The owner's dual expertise as cook and wine specialist gives the wine program at Locanda Martinelli a credibility that small restaurants in the Italian hinterland do not always carry. The Livorno foothills sit within reach of Bolgheri, one of Tuscany's more distinctive wine zones, and the regional context alone provides a strong foundation for a well-chosen list. Wine expertise at this kind of restaurant tends to translate into personal selections rather than brand-driven choices, which at €€ pricing means the value ratio on bottles is often considerably better than in larger formal establishments. Comparing that approach to the cellar depth at places like Quattro Passi in Marina del Cantone or Uliassi in Senigallia would be a category error. The point is different: here, the owner's knowledge is direct and personal, not delegated to a sommelier team.

Planning Your Visit

Locanda Martinelli is at Piazza Giuseppe Mazzini, 11, in Nibbiaia, a village in the Livorno province of Tuscany. Arriving from the coast adds a scenic drive through the Livornese hills; the detour is part of the experience rather than an inconvenience. Given the small scale of the room and the consistent 4.7 Google rating across 166 reviews, booking ahead is advisable, particularly on weekends. Phone and website details are not listed publicly at this time, so direct outreach through local reservation platforms or on arrival in the village is the practical approach. The €€ pricing makes this accessible relative to the recognised quality level, and the combination of Michelin Plate standing in both 2024 and 2025 with a small-restaurant format means availability remains more fluid than at comparable-quality addresses in larger cities. For visitors building a broader Tuscany itinerary that includes serious modern cuisine at different price tiers, the restaurant sits alongside international comparisons like Casa Perbellini 12 Apostoli in Verona, and further afield, modern cuisine programs such as Frantzén in Stockholm or FZN by Björn Frantzén in Dubai, each representing how the modern cuisine category operates at different scales and price points.

Frequently Asked Questions

Is Locanda Martinelli suitable for children?

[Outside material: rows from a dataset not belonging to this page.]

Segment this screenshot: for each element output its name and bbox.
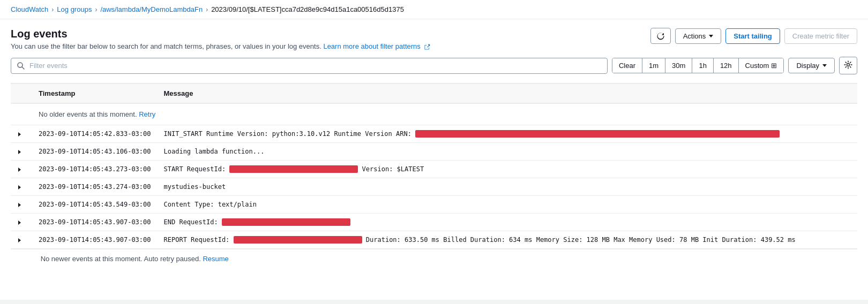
resume-link[interactable]: Resume: [203, 255, 228, 263]
actions-button[interactable]: Actions: [675, 28, 722, 44]
message-cell: REPORT RequestId: Duration: 633.50 ms Bi…: [158, 231, 857, 249]
chevron-right-icon: [18, 150, 21, 154]
external-link-icon: [424, 44, 430, 50]
no-newer-text: No newer events at this moment.: [41, 255, 143, 263]
expand-row-button[interactable]: [17, 218, 22, 226]
header-actions: Actions Start tailing Create metric filt…: [650, 28, 857, 44]
table-row: 2023-09-10T14:05:42.833-03:00INIT_START …: [11, 125, 857, 143]
no-older-text: No older events at this moment.: [39, 110, 137, 118]
expand-row-button[interactable]: [17, 183, 22, 191]
time-1h-button[interactable]: 1h: [692, 58, 713, 73]
calendar-icon: ⊞: [771, 62, 777, 70]
filter-events-input[interactable]: [29, 62, 602, 70]
timestamp-cell: 2023-09-10T14:05:43.549-03:00: [32, 196, 158, 214]
message-cell: INIT_START Runtime Version: python:3.10.…: [158, 125, 857, 143]
expand-row-button[interactable]: [17, 147, 22, 156]
breadcrumb-log-groups[interactable]: Log groups: [57, 5, 92, 13]
col-expand-header: [11, 83, 32, 103]
timestamp-cell: 2023-09-10T14:05:43.907-03:00: [32, 214, 158, 231]
timestamp-cell: 2023-09-10T14:05:43.274-03:00: [32, 178, 158, 196]
log-table: Timestamp Message No older events at thi…: [11, 83, 857, 249]
gear-icon: [844, 60, 852, 69]
chevron-right-icon: [18, 203, 21, 207]
time-30m-button[interactable]: 30m: [665, 58, 692, 73]
time-filters: Clear 1m 30m 1h 12h Custom ⊞: [612, 58, 784, 73]
redacted-bar: [415, 130, 780, 138]
display-chevron-icon: [822, 64, 827, 67]
time-12h-button[interactable]: 12h: [714, 58, 739, 73]
message-cell: mystudies-bucket: [158, 178, 857, 196]
chevron-right-icon: [18, 168, 21, 172]
expand-row-button[interactable]: [17, 235, 22, 244]
no-newer-events-row: No newer events at this moment. Auto ret…: [11, 249, 857, 268]
expand-row-button[interactable]: [17, 130, 22, 138]
redacted-bar: [222, 218, 350, 226]
col-message-header: Message: [158, 83, 857, 103]
timestamp-cell: 2023-09-10T14:05:43.907-03:00: [32, 231, 158, 249]
breadcrumb-sep-2: ›: [95, 6, 97, 13]
no-older-events-row: No older events at this moment. Retry: [11, 103, 857, 125]
timestamp-cell: 2023-09-10T14:05:43.273-03:00: [32, 161, 158, 178]
settings-button[interactable]: [839, 57, 857, 74]
time-1m-button[interactable]: 1m: [642, 58, 665, 73]
message-cell: Loading lambda function...: [158, 143, 857, 161]
breadcrumb-lambda-fn[interactable]: /aws/lambda/MyDemoLambdaFn: [100, 5, 203, 13]
create-metric-filter-button[interactable]: Create metric filter: [784, 28, 857, 44]
search-icon: [17, 62, 25, 70]
table-header-row: Timestamp Message: [11, 83, 857, 103]
breadcrumb-sep-3: ›: [206, 6, 208, 13]
clear-button[interactable]: Clear: [612, 58, 642, 73]
message-cell: START RequestId: Version: $LATEST: [158, 161, 857, 178]
search-container: [11, 58, 608, 74]
refresh-icon: [656, 32, 665, 40]
page-subtitle: You can use the filter bar below to sear…: [11, 42, 430, 50]
breadcrumb-sep-1: ›: [51, 6, 54, 13]
svg-line-1: [22, 67, 24, 69]
chevron-right-icon: [18, 221, 21, 225]
table-row: 2023-09-10T14:05:43.274-03:00mystudies-b…: [11, 178, 857, 196]
timestamp-cell: 2023-09-10T14:05:43.106-03:00: [32, 143, 158, 161]
table-row: 2023-09-10T14:05:43.273-03:00START Reque…: [11, 161, 857, 178]
message-cell: END RequestId:: [158, 214, 857, 231]
chevron-right-icon: [18, 132, 21, 136]
table-row: 2023-09-10T14:05:43.907-03:00REPORT Requ…: [11, 231, 857, 249]
refresh-button[interactable]: [650, 28, 671, 44]
time-custom-button[interactable]: Custom ⊞: [739, 58, 784, 73]
breadcrumb-cloudwatch[interactable]: CloudWatch: [11, 5, 48, 13]
learn-more-link[interactable]: Learn more about filter patterns: [323, 42, 430, 50]
chevron-right-icon: [18, 238, 21, 242]
retry-link[interactable]: Retry: [139, 110, 155, 118]
svg-point-2: [847, 64, 850, 66]
message-cell: Content Type: text/plain: [158, 196, 857, 214]
actions-chevron-icon: [709, 35, 713, 37]
breadcrumb-log-stream: 2023/09/10/[$LATEST]cca7d2d8e9c94d15a1ca…: [211, 5, 404, 13]
start-tailing-button[interactable]: Start tailing: [725, 28, 780, 44]
page-title: Log events: [11, 28, 430, 40]
breadcrumb: CloudWatch › Log groups › /aws/lambda/My…: [0, 0, 868, 19]
table-row: 2023-09-10T14:05:43.549-03:00Content Typ…: [11, 196, 857, 214]
col-timestamp-header: Timestamp: [32, 83, 158, 103]
table-row: 2023-09-10T14:05:43.907-03:00END Request…: [11, 214, 857, 231]
page-title-section: Log events You can use the filter bar be…: [11, 28, 430, 50]
redacted-bar: [229, 165, 358, 173]
table-row: 2023-09-10T14:05:43.106-03:00Loading lam…: [11, 143, 857, 161]
filter-bar: Clear 1m 30m 1h 12h Custom ⊞ Display: [11, 57, 857, 74]
chevron-right-icon: [18, 185, 21, 189]
page-header: Log events You can use the filter bar be…: [11, 28, 857, 50]
redacted-bar: [234, 236, 362, 244]
display-button[interactable]: Display: [788, 58, 835, 73]
timestamp-cell: 2023-09-10T14:05:42.833-03:00: [32, 125, 158, 143]
expand-row-button[interactable]: [17, 200, 22, 209]
no-newer-auto-retry: Auto retry paused.: [144, 255, 201, 263]
expand-row-button[interactable]: [17, 165, 22, 173]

At €€ pricing in a small village restaurant rather than a formal dining room, the setting is relaxed enough for families, though the focused, ingredient-led menu is unlikely to offer the kind of simplified children's options found at more casual trattorias.

What's the vibe at Locanda Martinelli?

If you are arriving from the coast expecting a slick seaside restaurant, the shift in register will be noticeable: the room is small, the furnishings are personal, and the atmosphere is closer to a private house than a designed dining venue. With a Michelin Plate in 2024 and 2025 and a €€ price point, the expectation to set is serious cooking in an unshowy space, where the food carries the weight rather than the environment.

What do people recommend at Locanda Martinelli?

Without a published menu available for reference, the consistent signals from the Michelin Plate recognition and a 4.7 Google rating across 166 reviews point toward the meat and fish specialities as the kitchen's strengths. The modern cuisine approach, shaped by foraged herbs, flowers, and berries from the surrounding area, means the dishes that lean hardest into local ingredients are the ones most likely to reflect what the kitchen does distinctively.